The ramifications of vanishing ice will also be felt far from the poles, they say because the region is pivotal to the functioning of Earth systems, such as oceans and climate. "The imminent disappearance of the summer sea ice in the Arctic will have enormous implications for both the acceleration of climate change, and the release of methane from off-shore waters which are now able to warm up in the summer," said Prof Peter Wadhams, head of the Polar ocean physics group at Cambridge University and one of the authors of the paper published in the journal Nature.

"This massive methane boost will have major implications for global economies and societies. Much of those costs would be borne by developing countries in the form of extreme weather, flooding and impacts on health and agricultural production," he said.

According to the authors, who using the Stern review, calculated that 80 percent of the extra impacts by value will occur in the poorer economies of Africa, Asia, and South America. "Inundation of low-lying areas, extreme heat stress, droughts and storms are all magnified by the extra methane emissions," the authors write. They argue that global economic bodies have not taken into account the risks of rapid ice melt and that the only economic downside to the warming of the Arctic they have identified so far has been the possible risk of oil spills.

But, they say, economists are missing the big picture. "Neither the World Economic Forum nor the International Monetary Fund currently recognize the economic danger of Arctic change. [They must] pay much more attention to this invisible time-bomb. The impacts of just one [giant "pulse" of methane] approaches the $70 trillion value of the world economy in 2012," said Prof Gail Whiteman, at the Rotterdam School of Management, and another author.

The Nature report comes as global shipping companies prepare to send a record number of vessels across the north of Russia later in 2013, slashing miles traveled between Asia and Europe by over 35 percent and cutting costs up to 40 percent.

According to Russian authorities, 218 ships from Korea, China, Japan, Norway, Germany, and elsewhere have so far applied for permission to follow the "Northern sea route" (NSR) this year. This route uses the Bering Strait between Siberia and Alaska and is only open for a few months each year with an icebreaker.

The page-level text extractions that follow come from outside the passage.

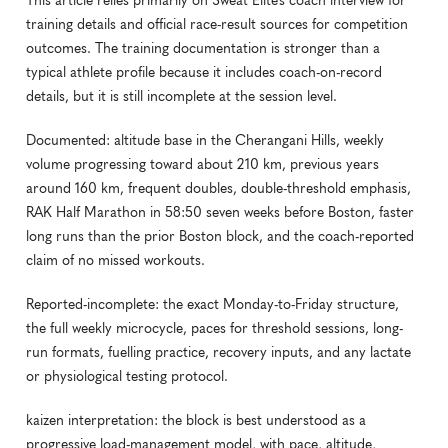
This article relies primarily on Sweat Elite’s coach interview for 
training details and official race-result sources for competition 
outcomes. The training documentation is stronger than a 
typical athlete profile because it includes coach-on-record 
details, but it is still incomplete at the session level.
Documented: altitude base in the Cherangani Hills, weekly 
volume progressing toward about 210 km, previous years 
around 160 km, frequent doubles, double-threshold emphasis, 
RAK Half Marathon in 58:50 seven weeks before Boston, faster 
long runs than the prior Boston block, and the coach-reported 
claim of no missed workouts.
Reported-incomplete: the exact Monday-to-Friday structure, 
the full weekly microcycle, paces for threshold sessions, long-
run formats, fuelling practice, recovery inputs, and any lactate 
or physiological testing protocol.
kaizen interpretation: the block is best understood as a 
progressive load-management model, with pace, altitude, 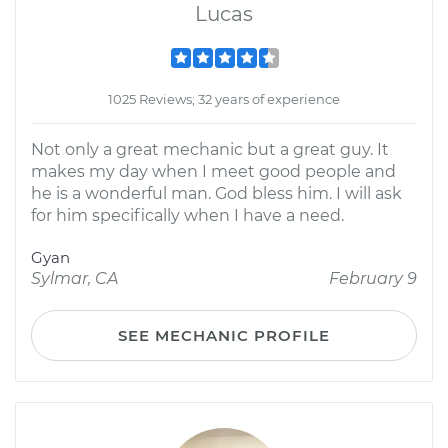
Lucas
1025 Reviews; 32 years of experience
Not only a great mechanic but a great guy. It
makes my day when I meet good people and
he is a wonderful man. God bless him. I will ask
for him specifically when I have a need.
Gyan
Sylmar, CA
February 9
SEE MECHANIC PROFILE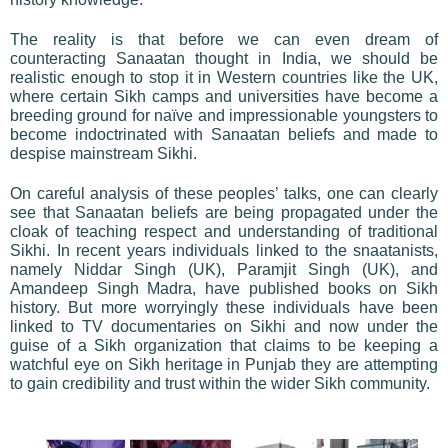
The reality is that before we can even dream of
counteracting Sanaatan thought in India, we should be
realistic enough to stop it in Western countries like the UK,
where certain Sikh camps and universities have become a
breeding ground for naïve and impressionable youngsters to
become indoctrinated with Sanaatan beliefs and made to
despise mainstream Sikhi.
On careful analysis of these peoples’ talks, one can clearly
see that Sanaatan beliefs are being propagated under the
cloak of teaching respect and understanding of traditional
Sikhi. In recent years individuals linked to the snaatanists,
namely Niddar Singh (UK), Paramjit Singh (UK), and
Amandeep Singh Madra, have published books on Sikh
history. But more worryingly these individuals have been
linked to TV documentaries on Sikhi and now under the
guise of a Sikh organization that claims to be keeping a
watchful eye on Sikh heritage in Punjab they are attempting
to gain credibility and trust within the wider Sikh community.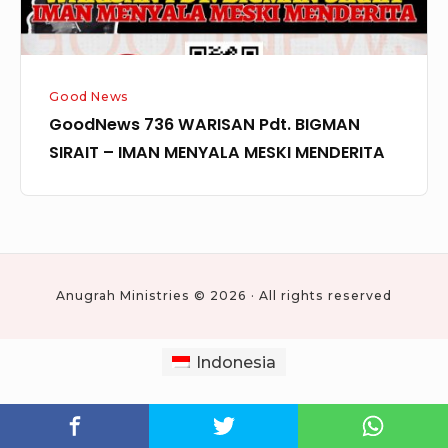
MENYALA
MESKI
MENDERITA
Good News
GoodNews 736 WARISAN Pdt. BIGMAN
SIRAIT – IMAN MENYALA MESKI MENDERITA
Anugrah Ministries © 2026 · All rights reserved
Indonesia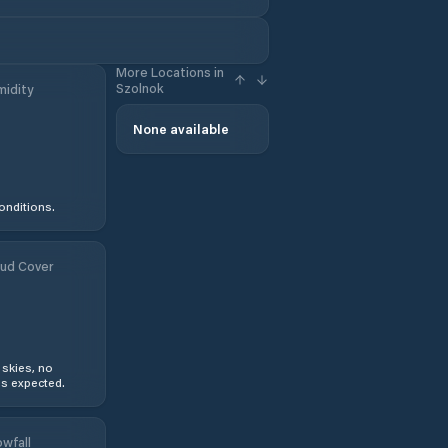
More Locations in
Szolnok
idity
None available
onditions.
ud Cover
 skies, no
s expected.
wfall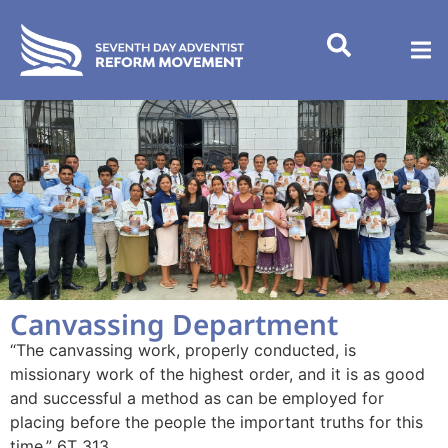
Canvassing Department
“The canvassing work, properly conducted, is
missionary work of the highest order, and it is as good
and successful a method as can be employed for
placing before the people the important truths for this
time.” 6T 313.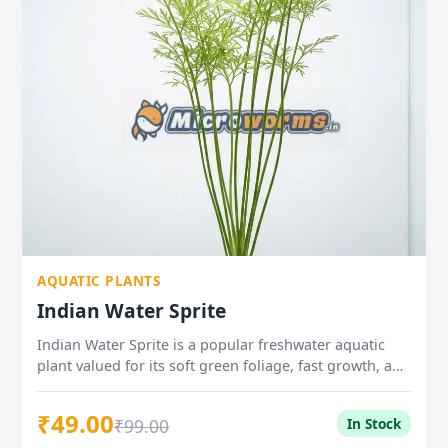
AQUATIC PLANTS
Indian Water Sprite
Indian Water Sprite is a popular freshwater aquatic
plant valued for its soft green foliage, fast growth, and
usefulness in planted tanks, fry tanks, shrimp setups,
and low-tech aquariums.
₹49.00
₹99.00
In Stock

But following 2012's record collapse of the Arctic sea ice, shipping companies are gaining confidence to use the route. In 2012, only 46 ships sailed its entire length from the Atlantic to Pacific oceans and in 2011 only four. The route can save even medium-sized bulk carrier 10-15 days and hundreds of tons of bunker fuel on a journey between northern Norway and China.

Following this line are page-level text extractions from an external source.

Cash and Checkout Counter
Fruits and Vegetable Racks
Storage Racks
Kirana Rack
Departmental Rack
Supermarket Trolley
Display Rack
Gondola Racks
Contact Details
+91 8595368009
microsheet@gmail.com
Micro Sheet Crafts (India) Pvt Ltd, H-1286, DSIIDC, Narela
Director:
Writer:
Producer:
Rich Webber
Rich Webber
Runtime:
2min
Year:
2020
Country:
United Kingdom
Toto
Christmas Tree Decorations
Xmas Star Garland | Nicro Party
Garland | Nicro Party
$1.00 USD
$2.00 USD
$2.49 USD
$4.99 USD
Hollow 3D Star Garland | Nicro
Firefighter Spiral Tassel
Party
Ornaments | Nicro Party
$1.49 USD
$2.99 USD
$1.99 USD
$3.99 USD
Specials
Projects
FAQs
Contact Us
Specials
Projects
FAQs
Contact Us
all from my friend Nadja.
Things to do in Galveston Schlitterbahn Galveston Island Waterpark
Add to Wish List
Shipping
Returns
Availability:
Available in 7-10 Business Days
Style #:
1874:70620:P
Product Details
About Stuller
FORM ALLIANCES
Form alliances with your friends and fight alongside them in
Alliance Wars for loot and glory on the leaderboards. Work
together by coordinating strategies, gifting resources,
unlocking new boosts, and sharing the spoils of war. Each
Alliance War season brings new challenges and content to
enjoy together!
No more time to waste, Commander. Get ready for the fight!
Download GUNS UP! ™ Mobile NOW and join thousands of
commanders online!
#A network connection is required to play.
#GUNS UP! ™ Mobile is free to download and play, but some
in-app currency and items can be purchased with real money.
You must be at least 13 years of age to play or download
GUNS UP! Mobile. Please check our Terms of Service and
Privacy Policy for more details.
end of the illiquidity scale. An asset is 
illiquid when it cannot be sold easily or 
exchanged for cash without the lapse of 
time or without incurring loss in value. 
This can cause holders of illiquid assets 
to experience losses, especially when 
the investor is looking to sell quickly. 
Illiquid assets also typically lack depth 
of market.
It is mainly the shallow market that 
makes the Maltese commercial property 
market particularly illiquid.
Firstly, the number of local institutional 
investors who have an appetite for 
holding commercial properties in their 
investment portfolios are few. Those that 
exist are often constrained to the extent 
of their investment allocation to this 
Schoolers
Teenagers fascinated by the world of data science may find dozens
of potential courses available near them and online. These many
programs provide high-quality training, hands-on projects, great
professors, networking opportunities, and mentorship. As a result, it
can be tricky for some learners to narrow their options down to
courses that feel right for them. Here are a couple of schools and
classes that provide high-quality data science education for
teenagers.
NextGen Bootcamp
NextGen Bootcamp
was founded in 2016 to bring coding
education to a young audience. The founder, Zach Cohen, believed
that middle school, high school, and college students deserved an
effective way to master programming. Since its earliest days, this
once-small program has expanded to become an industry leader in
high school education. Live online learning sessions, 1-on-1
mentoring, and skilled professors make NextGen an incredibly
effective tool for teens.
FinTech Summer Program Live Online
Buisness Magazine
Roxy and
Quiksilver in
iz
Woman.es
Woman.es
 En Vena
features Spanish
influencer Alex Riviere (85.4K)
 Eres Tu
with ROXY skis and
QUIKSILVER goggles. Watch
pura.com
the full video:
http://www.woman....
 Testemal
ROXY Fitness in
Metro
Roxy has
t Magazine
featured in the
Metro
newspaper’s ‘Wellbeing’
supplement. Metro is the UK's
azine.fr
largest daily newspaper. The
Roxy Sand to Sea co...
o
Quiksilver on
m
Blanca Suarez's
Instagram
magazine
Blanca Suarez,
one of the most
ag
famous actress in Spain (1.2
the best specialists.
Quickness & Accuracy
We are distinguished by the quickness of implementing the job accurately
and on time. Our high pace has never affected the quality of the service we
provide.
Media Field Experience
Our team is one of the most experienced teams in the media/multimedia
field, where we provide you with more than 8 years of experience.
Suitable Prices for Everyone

Satellite data collated from the US National snow and ice data center in Boulder, Colorado this week showed ice loss now accelerating and, at 8.2 million square kilometers (3.2 million square miles), approaching the same extent as during last year's record melt. Over 130,000 square kilometers of sea ice melted between July 1 and 15. "Compared to the 1981 to 2010 average, ice extent on July 15 was 1.06 million square kilometers (409,000 square miles) below average," said a spokesman.